That the rooms in China are occupied, and those in Romania empty, suggests the global movement of populations in search of work. The absence of inhabitants from the households they have constructed is a striking feature of the biennial, and prompts reflection on the various forms of—and reasons for—the displacement of people from their native lands. At Ark Kültür, Mahmoud Khaled’s Proposal for a House Museum of an Unknown Crying Man (2017) portrays a man exiled from his own society though the new home he has created. The installation imagines that the eponymous “crying man”—one of 52 Egyptians charged with “contempt of religion” and “debauchery” for attending a 2001 party at a gay nightclub in Cairo—has taken refuge in Istanbul, and installs him in an elegant European townhouse through which echoes Jacques Brel’s Ne me quitte pas (1959). The artist collective Yoğunluk, in their site-specific installation The House (2017), also use absence and song to comment on the persecution of minorities, in this case the Greek Orthodox community forced out of Istanbul by religious intolerance and the confiscation of its properties.

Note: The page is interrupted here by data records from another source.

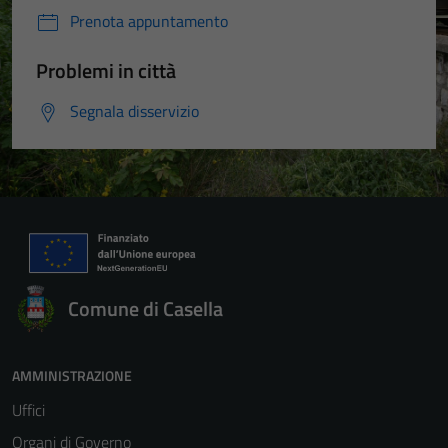
Prenota appuntamento
Problemi in città
Segnala disservizio
Comune di Casella
AMMINISTRAZIONE
Uffici
Organi di Governo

That displacement is felt most keenly in the historic Greek School’s closure and conversion into an exhibition space, where each artist is afforded an empty classroom. The unstable structures on which the idea of home is built are literalized by Pedro Gómez-Egaña’s Domain of Things (2017), which resembles a stage set for a one-act domestic psychodrama—dining table, bed, kitchen—awaiting its actors. These stage boards are crazed with cracks that, when seen from the mezzanine level, appear mysteriously and arbitrarily to widen. From ground level it is possible to peer into the dim tangle of steel scaffolding that supports the raised stage and see a man clambering around, pulling and pushing its movable sections together. The work reconciles personal memories of childhood (Gómez-Egaña grew up in a region of Colombia prone to earthquakes) with a Freudian vision of a conventional family home built on barely repressed energies. Elsewhere in the most impressive of the biennial’s venues, Jonah Freeman and Justin Lowe’s immersive, retro-futuristic installation Scenario in the Shade (2015–17) and Andrea Joyce Heimer’s narrative paintings of her fractious hometown use childhood memories to explore ideas around belonging and community.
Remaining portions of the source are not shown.